- [Task instructions]: Find how many lines in the entries below carry the word "Contact" and answer with only that figure.

[Data records]
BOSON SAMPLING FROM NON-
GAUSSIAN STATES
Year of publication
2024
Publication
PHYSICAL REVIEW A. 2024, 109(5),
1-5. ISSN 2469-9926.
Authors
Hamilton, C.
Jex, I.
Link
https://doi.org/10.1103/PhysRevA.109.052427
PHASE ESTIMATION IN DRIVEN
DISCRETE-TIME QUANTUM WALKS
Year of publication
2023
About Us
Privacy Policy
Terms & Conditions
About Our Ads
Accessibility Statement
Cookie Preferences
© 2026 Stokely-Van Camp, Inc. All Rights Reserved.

==

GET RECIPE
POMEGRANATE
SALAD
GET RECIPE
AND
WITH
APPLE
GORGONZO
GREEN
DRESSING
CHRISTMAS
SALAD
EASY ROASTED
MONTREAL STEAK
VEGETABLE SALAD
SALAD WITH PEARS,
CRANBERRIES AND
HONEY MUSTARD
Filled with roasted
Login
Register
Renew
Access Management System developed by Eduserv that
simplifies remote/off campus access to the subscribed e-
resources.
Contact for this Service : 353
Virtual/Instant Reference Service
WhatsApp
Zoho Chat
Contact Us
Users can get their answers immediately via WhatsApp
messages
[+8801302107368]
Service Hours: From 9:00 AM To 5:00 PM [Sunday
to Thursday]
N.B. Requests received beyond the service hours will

- [Expected answer]: 2